En Espagne, une donneuse ne peut aider à faire naître que six bébés au maximum; en République tchèque, elle peut donner ses ovocytes au maximum quatre ou cinq fois dans la clinique avec laquelle travaille maFIV. Quant à ses tarifs, la coach assure que les accords préférentiels dont elle bénéficie auprès des établissements et la préparation proposée à ses clients les rendent bénéficiaires en leur faisant économiser du temps et de l’argent. Une FIV avec don d’ovocytes revient à 5000 euros (5700 francs) en République tchèque (hors frais de voyage) et entre 7000 et 9000 euros (8000 et 10'220 francs) en Espagne.
>> Plus d'infos sur: www.mafiv.ch
«Le don d’ovocytes devrait être autorisé en suisse»
L’interdiction du don d’ovocytes est une discrimination à l’encontre des femmes, estime Nicolas Vulliemoz, spécialiste de la fertilité au Centre hospitalier universitaire vaudois (CHUV).
Dans la population, entre 5% et 10% des femmes sont atteintes par l’endométriose, la maladie dont souffre la maman fribourgeoise qui témoigne ci-dessus. Et 50% des femmes infertiles souffrent de cette pathologie impliquant une prolifération du tissu endométrial en dehors de l’utérus.
«Discrimination»
Quand un couple ne peut pas procréer, c’est pour un tiers à cause de la femme, un autre tiers à cause de l’homme et un troisième tiers pour des raisons inconnues.

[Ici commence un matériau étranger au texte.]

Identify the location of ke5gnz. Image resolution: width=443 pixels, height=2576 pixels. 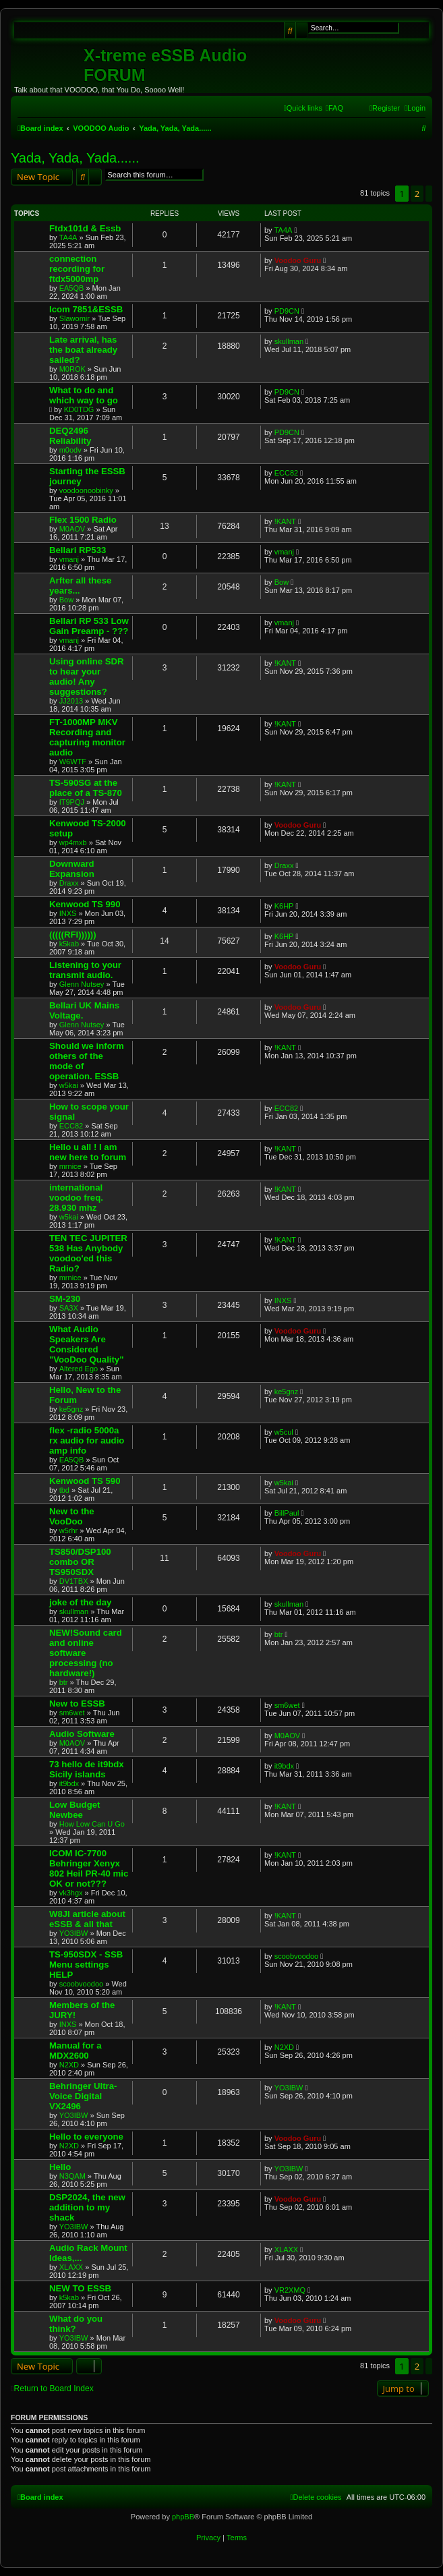 (71, 1409).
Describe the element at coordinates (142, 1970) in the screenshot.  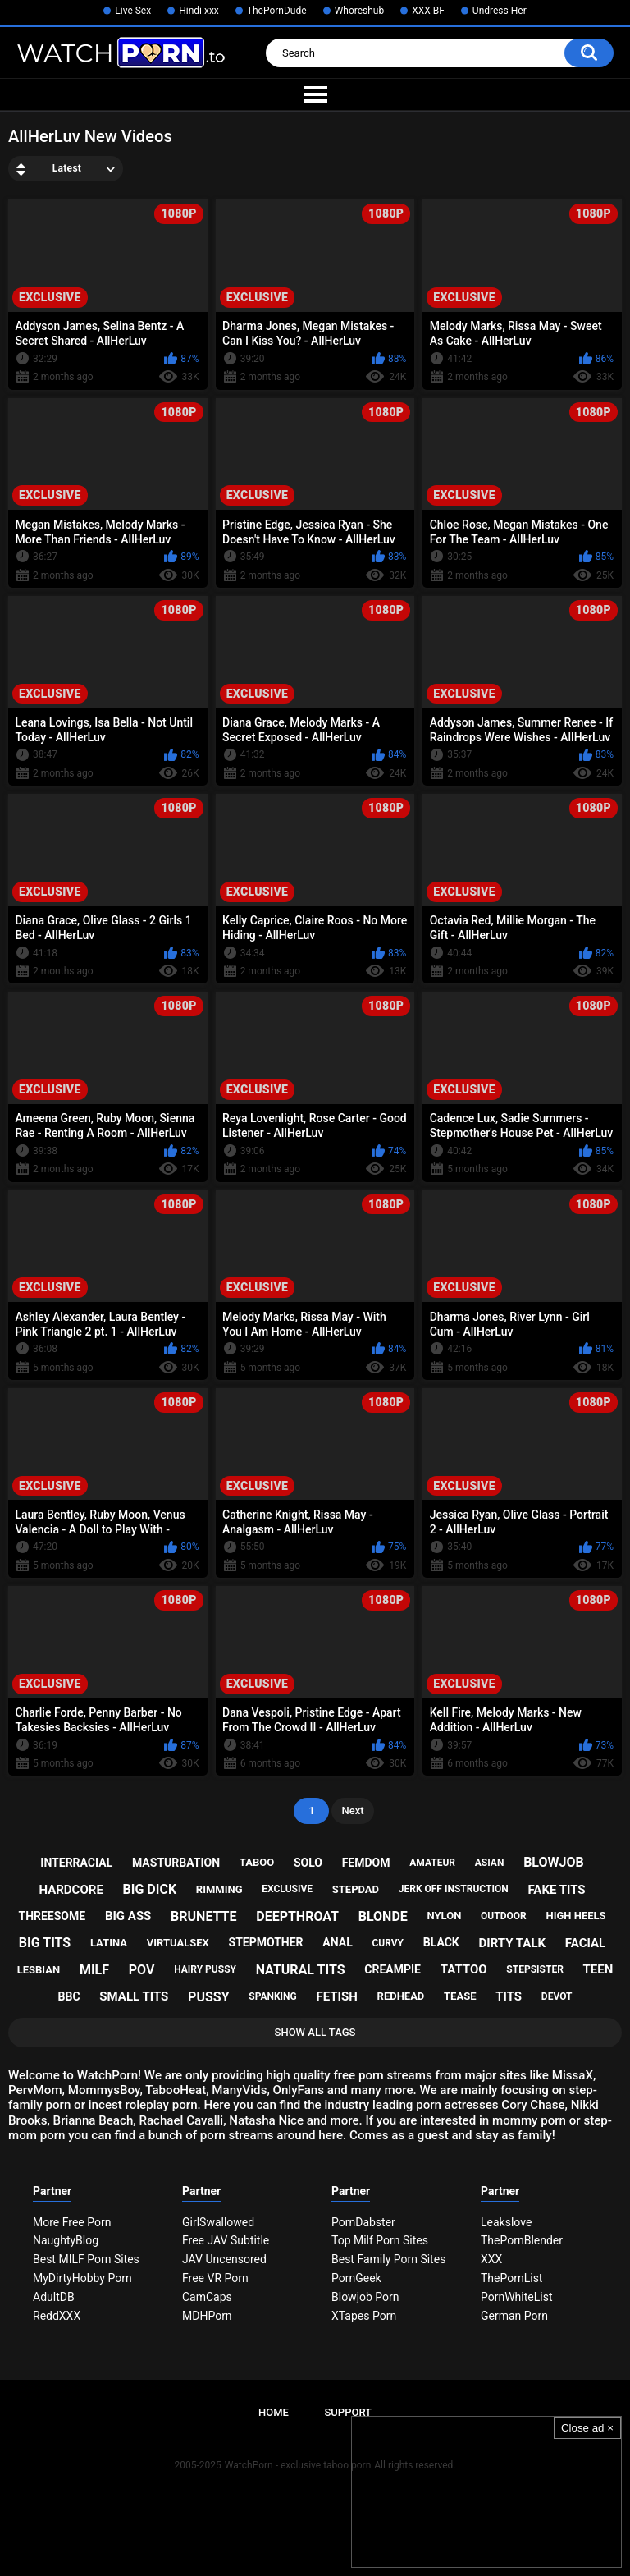 I see `pov` at that location.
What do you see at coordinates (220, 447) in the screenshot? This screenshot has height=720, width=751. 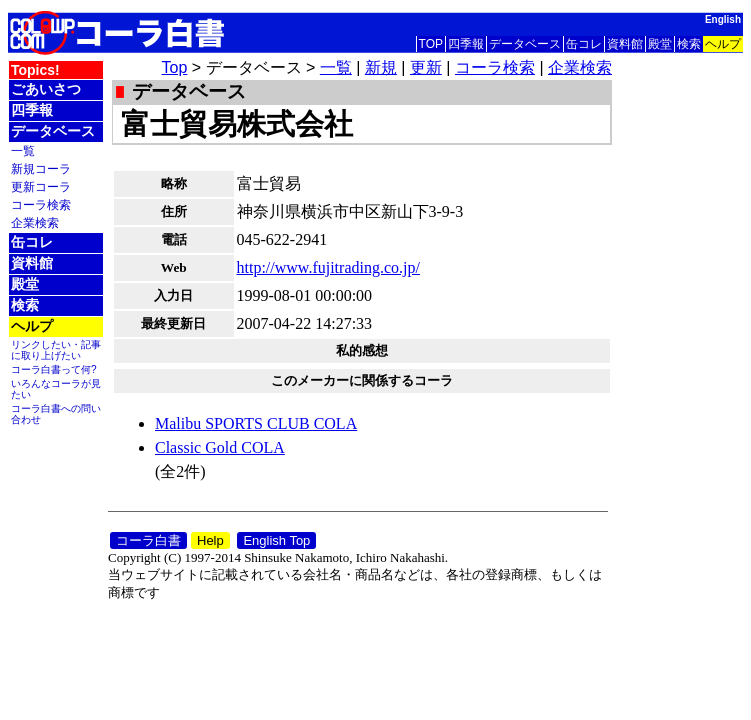 I see `Classic Gold COLA` at bounding box center [220, 447].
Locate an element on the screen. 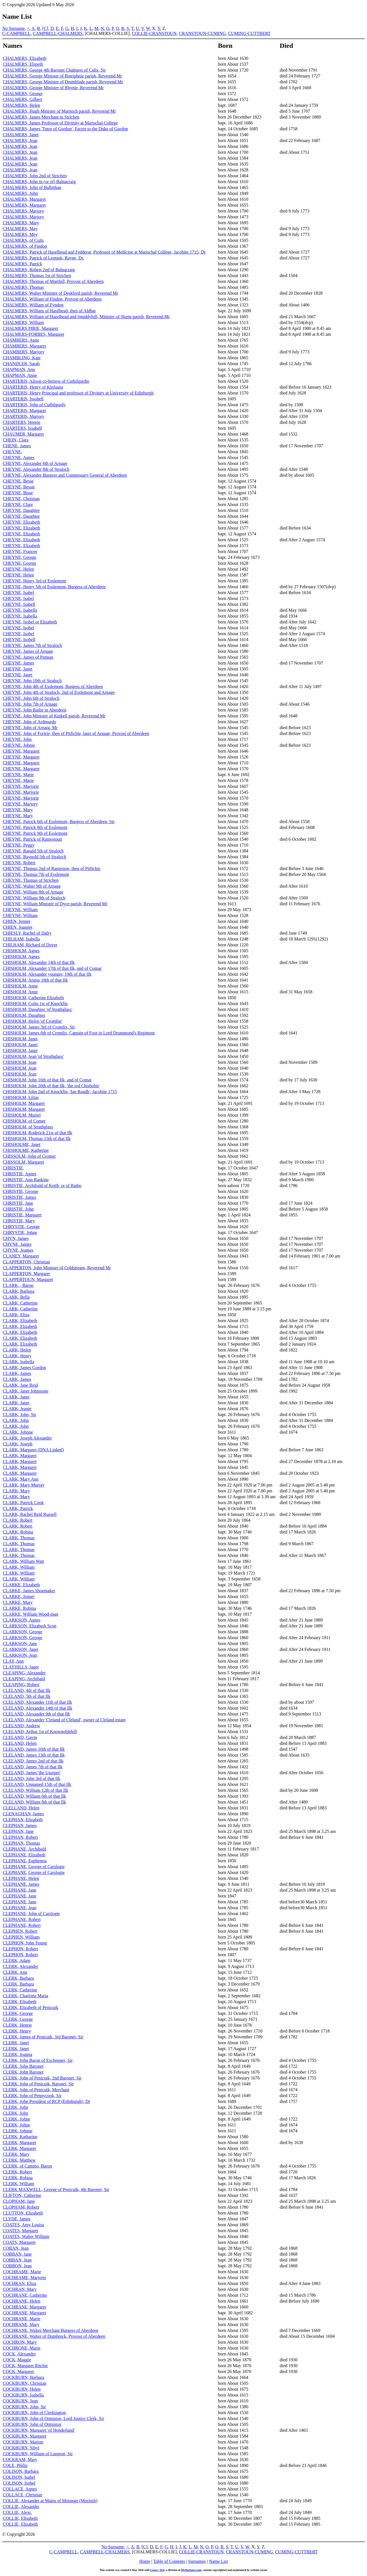 The width and height of the screenshot is (367, 2576). CHALMERS, of Findon is located at coordinates (25, 246).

Pourtant, si le don de sperme est autorisé dans notre pays pour pallier l’infertilité d’un homme, il est toujours interdit à une femme de faire appel à une donneuse d’ovocytes. «D’un point de vue éthique, je suis d’avis qu’il s’agit d’une discrimination à l’encontre des femmes», soutient le Dr Nicolas Vulliemoz, médecin responsable de la médecine de la fertilité et endocrinologie gynécologique au CHUV. Une injustice que le spécialiste n’explique pas, ou alors en soulignant que «la société a toujours besoin de s’assurer que la mère biologique doit être la mère sociale». Et dans le don d’ovocytes, c’est vrai, une certaine confusion peut s’inviter. Qui est la mère biologique? Celle qui donne son patrimoine génétique ou celle qui nourrit l’embryon avec sa chair et fait naître l’enfant? Cas d’école pour les philosophes et les juristes. Dans le don de sperme, l’homme infertile ne participe en rien à la conception du bébé.
Même si le Dr Vulliemoz informe ses patientes que le don d’ovocytes est interdit en Suisse, il ne leur cache pas qu’elles peuvent en bénéficier dans d’autres pays. «C’est mon rôle de médecin, par exemple face à une patiente de 32 ans souffrant d’une insuffisance ovarienne prématurée, et dont les chances de grossesse sont très faibles, de lui présenter toutes les options possibles, notamment le don d’ovocytes. Il serait souhaitable que les couples puissent bénéficier de cette technique dans nos hôpitaux au lieu de devoir se rendre à l’étranger, avec tout le stress supplémentaire et la part d’inconnu que cela induit.»